By Peter Freeman
Money magazine, December edition
A self-managed fund can lend as well as borrow, says Peter Freeman
There has been a lot of attention given recently to the relatively new ability of self-managed superannuation funds to establish arrangements that, in effect, allow them to borrow to buy property. This ability to gear into real estate is seen by some as an excellent way for SMSFs to boost their potential long-term returns, although others warn that this sort of strategy can go badly wrong.
While the issue of whether or not an SMSF should borrow is an important one, the flipside – whether it should lend money – is also worth considering.
From one perspective, the answer is relatively straightforward. Provided your SMSF’s trust deed and investment strategy allow it to make loans, and the loan you are considering making will be well secured and will generate a competitive rate of return, then the loan is likely to stack up as an acceptable investment. As usual with super, however, the issue isn’t quite this straightforward since there is a range of other restrictions that have to be considered.
Patrick MacNamara, a client manager with the Self-Managed Super Institute, says the three main ones are the so-called sole purpose test, the restriction on making loans to related parties and, when you do make that type of loan, the need to comply with the 5% “in-house” assets limit.
“The sole purpose test states, in effect, that all the investments made by an SMSF should have the sole purpose of building up savings for your retirement,” he explains.
The relevance of this requirement when an SMSF is making a loan is the way it requires the loan to be made on commercial terms. Making a loan that charges less than the market rate would deliver a benefit to the borrower and so contravene the sole purpose test.
In any case, Section 65 of the Superannuation Industry (Supervision) legislation basically prohibits an SMSF lending to a related party, such as the fund’s members and their relatives. Under section 71 this ban also applies, in effect, to situations where a non-related party is interposed in the loan arrangement.
The main concession is provided under the in-house assets test rule. This allows an SMSF to hold 5% of its total assets in the form of in-house assets, a category that includes loans to related parties.
MacNamara stresses that even if your SMSF can comply with all these rules, it is important to
follow the tax office advice to:
• Draw up an appropriate loan agreement and have it signed by all the parties involved.
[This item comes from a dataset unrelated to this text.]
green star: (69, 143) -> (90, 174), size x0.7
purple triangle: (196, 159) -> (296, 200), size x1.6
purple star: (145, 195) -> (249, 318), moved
• Ensure the agreement covers all the key terms of the loan such as the security being provided, the repayment period, when repayments will be made, the amount of the repayments and the interest rate.
• Make sure your SMSF receives the repayments as specified.
Finally, if the loan agreement is breached it is the responsibility of the trustees to take action to protect the interests of their SMSF.
There has been a lot of speculation that the Gillard government is looking to boost its budget bottom line by cutting back superannuation tax concessions. One rumour is that it will force super funds to realise capital gains before a member starts a pension. Another is that new restrictions on gearing will be introduced.
But while the sad truth is that some of this speculation might well turn out to be true, those running SMSFs would be well advised simply to get on with the job of investing their super as wisely as possible. As the history of super’s frequent rule changes highlight, trying to anticipate the government’s next move is a virtually impossible challenge.